Rarely has the fate of many millions of people rested on an international competition like the one for a Covid-19 vaccine - the only sure escape route from the pandemic that can put an end to the 'new normal': no more social distancing or face masks. Unsurprisingly given the scale of the crisis across the world, an unprecedented race to develop a COVID-19 vaccine at a speed unmatched in the history of vaccine research is underway. It's a race against time, it's a race to save lives, it’s a race for science.
There are more than 125 potential candidates but increasingly positive noises coming from Oxford University and the pharmaceutical firm AstraZeneca suggest that they are now the front runners in developing the vaccine. Egypt-born Dr. Ahmed Salman is one of the leading scientists involved in its development at the Oxford University’s Jenner Institute.
The Post-doctoral Immunologist (Vaccinology) took his BSc degree in Biochemistry at Ain Shams University in Cairo in 2006 and from then until late 2011 was an instructor at the Department of Biochemistry, Faculty of Science, Ain Shams University. He completed a successful Master’s degree there on tuberculosis immunology in 2011. In 2011 Dr Salman won a PhD scholarship at the European Virtual Malaria Institute programme “EVIMalaR” funded by the European Commission. Dr Salman produced his DPhil thesis in October 2014 and the DPhil degree in Clinical Medicine was awarded to him in May 2015 from the University of Oxford. He has recently been awarded an MRC Confidence in Concept grant in his own name to assess one of the novel vaccine candidates discovered during his DPhil project.

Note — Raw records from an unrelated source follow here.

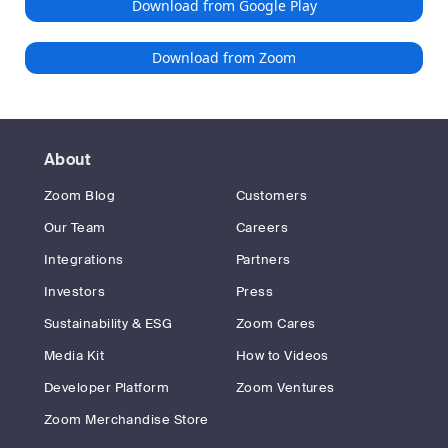
Download from Google Play
Download from Zoom
About
Zoom Blog
Customers
Our Team
Careers
Integrations
Partners
Investors
Press
Sustainability & ESG
Zoom Cares
Media Kit
How to Videos
Developer Platform
Zoom Ventures
Zoom Merchandise Store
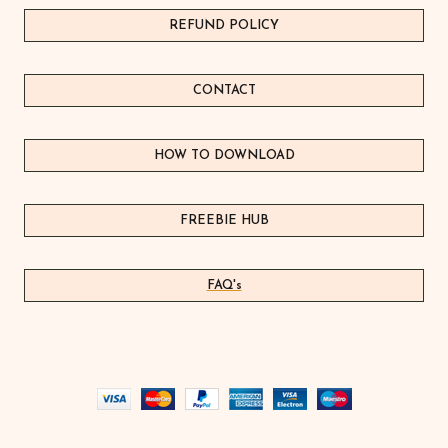
REFUND POLICY
CONTACT
HOW TO DOWNLOAD
FREEBIE HUB
FAQ's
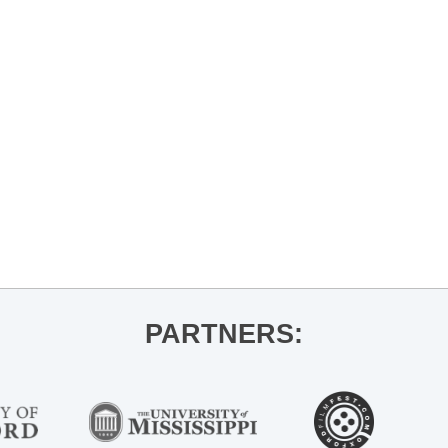
PARTNERS:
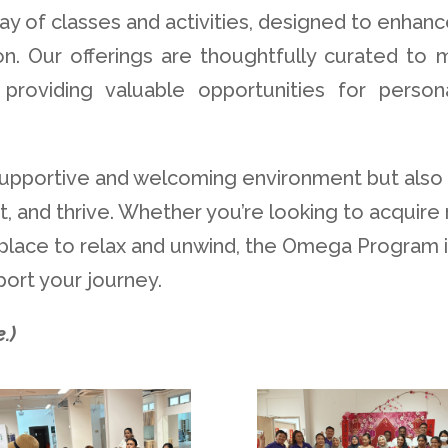
ay of classes and activities, designed to enhanc
ation. Our offerings are thoughtfully curated to
providing valuable opportunities for person
upportive and welcoming environment but also
, and thrive. Whether you’re looking to acquire
 a place to relax and unwind, the Omega Program 
ort your journey.
.)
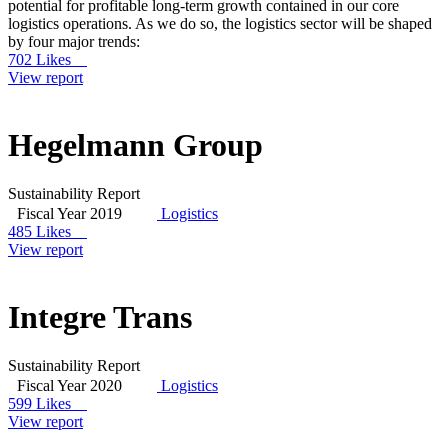
potential for profitable long-term growth contained in our core
logistics operations. As we do so, the logistics sector will be shaped
by four major trends:
702 Likes
View report
Hegelmann Group
Sustainability Report
Fiscal Year 2019
Logistics
485 Likes
View report
Integre Trans
Sustainability Report
Fiscal Year 2020
Logistics
599 Likes
View report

Dr Salman was kind enough to take some time out of his day to answer a few questions. The interview has been edited for clarity and brevity.
At what stage are you in your quest for a vaccine against Covid-19, and what comes next?
We are currently testing a COVID-19 vaccine in human volunteers in the third and final phase of the clinical studies which officially began in the UK on May 22 and will enrol up to 10,000 participants across the country. On July 1, we began human trials in Brazil and South Africa, where 4,000 and 2,000 participants are being enrolled, respectively. Oxford and AstraZeneca are also collaborating on a Phase III trial in the US enrolling 30,000 patients which will begin this month. This will bring the total number of human volunteers in the third and final stage of clinical trials to 46,000. If the data, which will be published in a scientific journal, shows promising results in at least 50% of participants in clinical trials and is granted approval, then we will move into the manufacturing phase.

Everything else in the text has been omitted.